From the listing, collect all lines containing the word "topics".

● **Records**
━━━━━━━━━━━━━━━━

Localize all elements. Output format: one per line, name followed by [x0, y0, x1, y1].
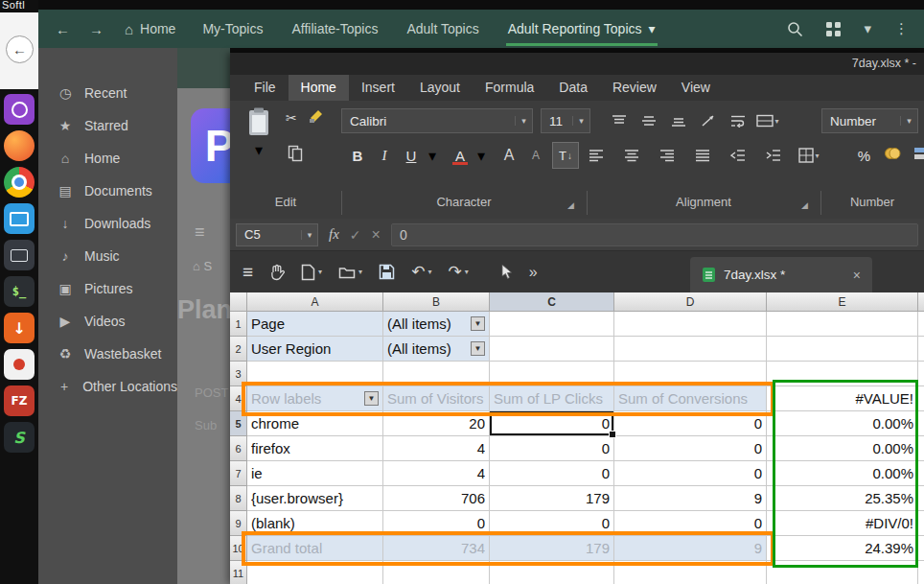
accept-icon[interactable]: ✓ — [350, 227, 361, 243]
justify-button[interactable] — [691, 144, 714, 167]
cell-D5[interactable]: 0 — [614, 411, 767, 436]
sidebar-item-music[interactable]: ♪Music — [38, 240, 177, 272]
percent-style-button[interactable]: % — [858, 148, 870, 164]
cell-A1[interactable]: Page — [247, 312, 383, 337]
shrink-font-button[interactable]: A — [525, 143, 546, 168]
cell-E6[interactable]: 0.00% — [767, 436, 918, 461]
chevron-down-icon[interactable]: ▾ — [864, 20, 871, 37]
dock-icon-screen-recorder[interactable] — [4, 203, 35, 234]
cell-B8[interactable]: 706 — [383, 486, 490, 511]
menu-review[interactable]: Review — [600, 75, 669, 101]
hand-tool-icon[interactable] — [269, 264, 285, 281]
align-center-button[interactable] — [620, 144, 643, 167]
row-header-11[interactable]: 11 — [230, 561, 247, 584]
new-document-button[interactable]: ▾ — [301, 264, 322, 281]
cell-A11[interactable] — [247, 561, 383, 584]
open-file-button[interactable]: ▾ — [338, 266, 362, 279]
sidebar-item-videos[interactable]: ▶Videos — [38, 305, 177, 338]
cell-A2[interactable]: User Region — [247, 337, 383, 362]
cell-B11[interactable] — [383, 561, 490, 584]
cell-D10[interactable]: 9 — [614, 536, 767, 561]
cell-C10[interactable]: 179 — [490, 536, 614, 561]
currency-style-button[interactable] — [884, 146, 901, 165]
cell-D6[interactable]: 0 — [614, 436, 767, 461]
cell-E2[interactable] — [767, 337, 918, 362]
nav-item-adult-reporting-topics[interactable]: Adult Reporting Topics ▾ — [508, 21, 656, 36]
filter-dropdown-button[interactable]: ▼ — [364, 391, 379, 406]
decrease-indent-button[interactable] — [727, 144, 750, 167]
align-bottom-button[interactable] — [667, 109, 690, 132]
copy-icon[interactable] — [288, 145, 303, 166]
pointer-tool-icon[interactable] — [500, 264, 513, 280]
cell-A8[interactable]: {user.browser} — [247, 486, 383, 511]
underline-button[interactable]: U — [401, 143, 422, 168]
sidebar-item-documents[interactable]: ▤Documents — [38, 175, 177, 207]
cell-C8[interactable]: 179 — [490, 486, 614, 511]
borders-button[interactable]: ▾ — [797, 144, 820, 167]
cell-E5[interactable]: 0.00% — [767, 411, 918, 436]
cell-D3[interactable] — [614, 362, 767, 386]
cell-B3[interactable] — [383, 362, 490, 386]
cell-A7[interactable]: ie — [247, 461, 383, 486]
chevron-down-icon[interactable]: ▾ — [476, 144, 486, 167]
cell-D4[interactable]: Sum of Conversions — [614, 386, 767, 411]
cell-B7[interactable]: 4 — [383, 461, 490, 486]
cell-C3[interactable] — [490, 362, 614, 386]
undo-button[interactable]: ↶▾ — [411, 262, 431, 282]
cell-E3[interactable] — [767, 362, 918, 386]
sidebar-item-home[interactable]: ⌂Home — [38, 142, 177, 175]
decimal-button-partial[interactable] — [914, 146, 924, 165]
nav-item-adult-topics[interactable]: Adult Topics — [406, 21, 478, 36]
cell-B1[interactable]: (All items)▼ — [383, 312, 490, 337]
cell-E11[interactable] — [767, 561, 918, 584]
cell-E1[interactable] — [767, 312, 918, 337]
align-left-button[interactable] — [585, 144, 608, 167]
bold-button[interactable]: B — [347, 143, 368, 168]
row-header-10[interactable]: 10 — [230, 536, 247, 561]
back-button[interactable]: ← — [6, 35, 34, 63]
cell-C4[interactable]: Sum of LP Clicks — [490, 386, 614, 411]
sidebar-item-recent[interactable]: ◷Recent — [38, 77, 177, 109]
cell-C11[interactable] — [490, 561, 614, 584]
cell-D7[interactable]: 0 — [614, 461, 767, 486]
increase-indent-button[interactable] — [762, 144, 785, 167]
row-header-9[interactable]: 9 — [230, 511, 247, 536]
sidebar-item-wastebasket[interactable]: ♻Wastebasket — [38, 338, 177, 370]
dock-icon-browser[interactable] — [4, 130, 35, 161]
row-header-3[interactable]: 3 — [230, 362, 247, 386]
row-header-5[interactable]: 5 — [230, 411, 247, 436]
number-format-select[interactable]: Number ▾ — [821, 108, 918, 133]
more-tools-icon[interactable]: » — [529, 264, 538, 281]
dock-icon-files[interactable] — [4, 240, 35, 270]
menu-view[interactable]: View — [669, 75, 723, 101]
cell-E8[interactable]: 25.35% — [767, 486, 918, 511]
character-dialog-launcher-icon[interactable]: ◢ — [567, 200, 574, 210]
formula-input[interactable] — [391, 223, 918, 246]
menu-file[interactable]: File — [242, 75, 289, 101]
dock-icon-filezilla[interactable]: FZ — [4, 385, 35, 416]
column-header-C[interactable]: C — [490, 292, 614, 312]
column-header-A[interactable]: A — [247, 292, 383, 312]
cell-C2[interactable] — [490, 337, 614, 362]
dock-icon-chrome[interactable] — [4, 167, 35, 198]
menu-insert[interactable]: Insert — [349, 75, 407, 101]
cell-C1[interactable] — [490, 312, 614, 337]
row-header-8[interactable]: 8 — [230, 486, 247, 511]
align-top-button[interactable] — [608, 109, 631, 132]
column-header-E[interactable]: E — [767, 292, 918, 312]
window-titlebar[interactable]: 7day.xlsx * - — [230, 53, 924, 75]
menu-data[interactable]: Data — [546, 75, 600, 101]
dock-icon-downloader[interactable]: ↓ — [4, 313, 35, 343]
insert-function-button[interactable]: fx — [329, 226, 339, 243]
paste-button[interactable]: ▾ — [238, 106, 280, 183]
cell-D8[interactable]: 9 — [614, 486, 767, 511]
cell-A3[interactable] — [247, 362, 383, 386]
nav-forward-icon[interactable]: → — [89, 21, 104, 37]
select-all-corner[interactable] — [230, 292, 247, 312]
dock-icon-podcasts[interactable] — [4, 94, 35, 125]
merge-cells-button[interactable]: ▾ — [756, 109, 779, 132]
cell-D11[interactable] — [614, 561, 767, 584]
cell-C9[interactable]: 0 — [490, 511, 614, 536]
cell-C7[interactable]: 0 — [490, 461, 614, 486]
cell-A10[interactable]: Grand total — [247, 536, 383, 561]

━━━━━━━━━━━━━━━━

● **Task response**
nav-item-adult-reporting-topics[interactable]: Adult Reporting Topics ▾ — [508, 21, 656, 36]
nav-item-adult-topics[interactable]: Adult Topics — [406, 21, 478, 36]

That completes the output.